Nationally-Awarded Journalist Out At NYT Over Hamas Controversy

Jazmine Hughes, an outspoken journalist who won multiple national awards while writing for the left-leaning New York Times voluntarily resigned on November 3 after violating company policies that restrict journalists from engaging in certain types of public political protests. Hughes is a signatory to a letter authored by Writers Against the War on Gaza that accuses Israel of genocide.

The Times explained that Hughes, who has run afoul of company policies in the past, voluntarily quit her job after editor Jake Silverstein discussed the controversy stirred by the letter. Hughes is the second writer to leave the Times this week over pro-Hamas positions that are not supported by the paper’s editors.

“She and I discussed that her desire to stake out this kind of public position and join in public protests isn’t compatible with being a journalist at The Times, and we both came to the conclusion that she should resign,” an email to staffers from Silverstein reads.

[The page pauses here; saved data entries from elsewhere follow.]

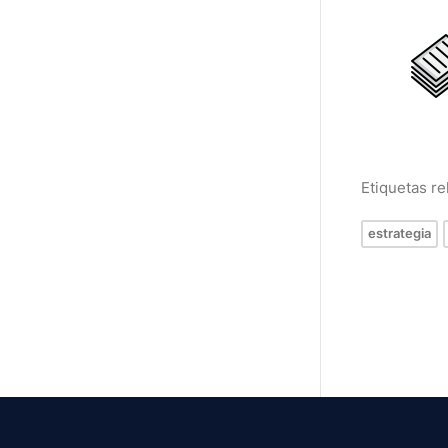
Etiquetas r
estrategia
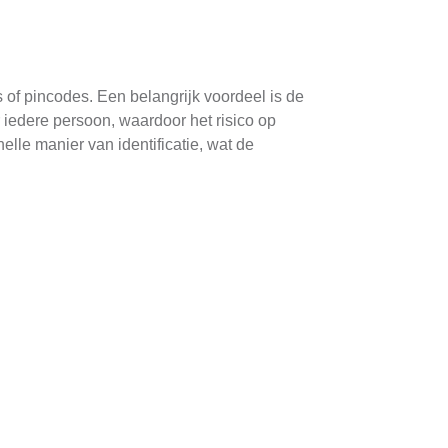
 of pincodes. Een belangrijk voordeel is de
 iedere persoon, waardoor het risico op
elle manier van identificatie, wat de
erheidsgebouwen en educatieve instellingen.
universiteiten gezichtserkenningssystemen
bruikt om patiëntengegevens veilig te bewaren
st bekende methodes zijn vingerafdrukken,
canners zijn betrouwbaar en relatief goedkoop,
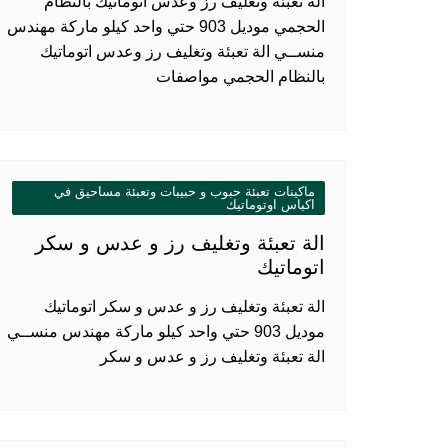
الة تعبئة وتغليف رز وعدس اتوماتيك بالنظام
الحجمي موديل 903 حتي واحد كيلو ماركة مهندس
منســي الة تعبئة وتغليف رز وعدس اتوماتيك
بالنظام الحجمي مواصفات
ماكينات تعبئة حبوب و حبيبات وتعبئة مساحيق في
اكياس اوتوماتيك
الة تعبئة وتغليف رز و عدس و سكر
اتوماتيك
الة تعبئة وتغليف رز و عدس و سكر اتوماتيك
موديل 903 حتي واحد كيلو ماركة مهندس منســي
الة تعبئة وتغليف رز و عدس و سكر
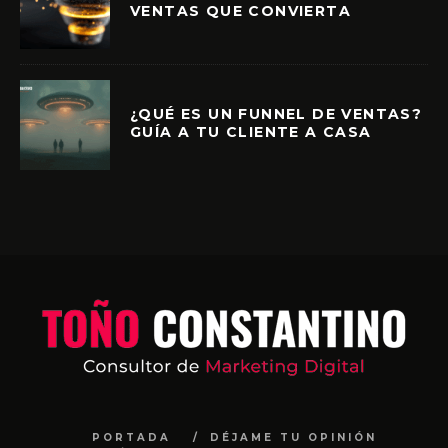
VENTAS QUE CONVIERTA
¿QUÉ ES UN FUNNEL DE VENTAS?
GUÍA A TU CLIENTE A CASA
PORTADA
DÉJAME TU OPINIÓN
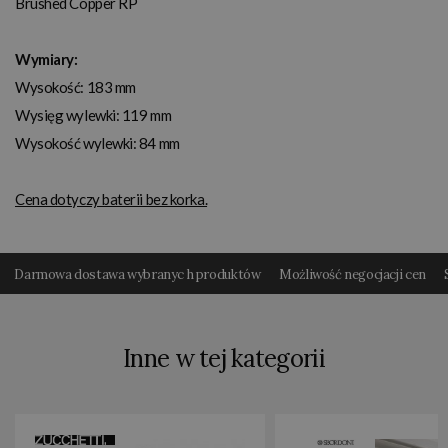
Brushed Copper RP
Wymiary:
Wysokość: 183 mm
Wysięg wylewki: 119 mm
Wysokość wylewki: 84 mm
Cena dotyczy baterii bez korka.
Darmowa dostawa wybranyc h produktów
Możliwość negocjacji cen
Inne w tej kategorii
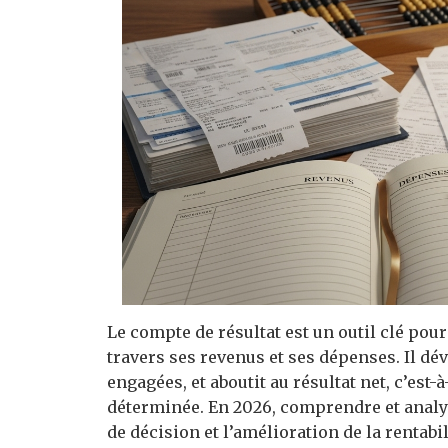
Le compte de résultat est un outil clé pour
travers ses revenus et ses dépenses. Il dévo
engagées, et aboutit au résultat net, c’est-
déterminée. En 2026, comprendre et analys
de décision et l’amélioration de la rentabil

The letter accuses Israel of waging a war of ethnic cleansing and labels Israel an “apartheid” state that gives benefits to Jews while exploiting Palestinians. The letter repeats false statements including that the state of Israel “stole” land from Palestinians. Israel was formed from territory controlled by Great Britain who acquired the Holy Land during the fall of the Ottoman Empire after World War I. The Ottomans had occupied the region from at least the mid-1500s before the fall of the empire in 1917.

Another contributing journalist to the Times resigned earlier this week but did not face pressure from the editorial staff to do so. Instead, Jamie Lauren Keiles, a transgender Jewish writer, quit because his association with the paper was “becoming a liability” according to a post on X.

The war in Gaza increasingly has become a divisive issue in American journalism circles. Officially, the U.S. is an ally of Israel and does not recognize the existence of an independent Gaza. The region has been largely autonomous since Israel voluntarily removed itself from the region in 2005. Hamas, an internationally recognized terrorist organization, assumed control in 2007 and has continuously attacked Israel, leading to repeated retaliatory strikes.

On October 7, militants aligned with Hamas broke through the border with Israel and attacked civilian communities and military posts, killing at least 1,400 people in the surprise attack and taking around 240 people hostage. Hamas militants are accused of brutally murdering Israelis, beheading children, burning people alive, and parading corpses of slain Israelis through the streets of Gaza in celebration of their atrocities.

Israel has responded with the most concentrated aerial and ground assault since the 1978 Yom Kippur War, the 50th anniversary of which was marked by the terrorist strike by Hamas. The number of casualties in Gaza is not clear, but Palestinian forces report that at least 6,500 civilians have died. Hamas is accused by Allied forces of blocking humanitarian aid efforts and using civilians as human shields to prevent attacks by Israel.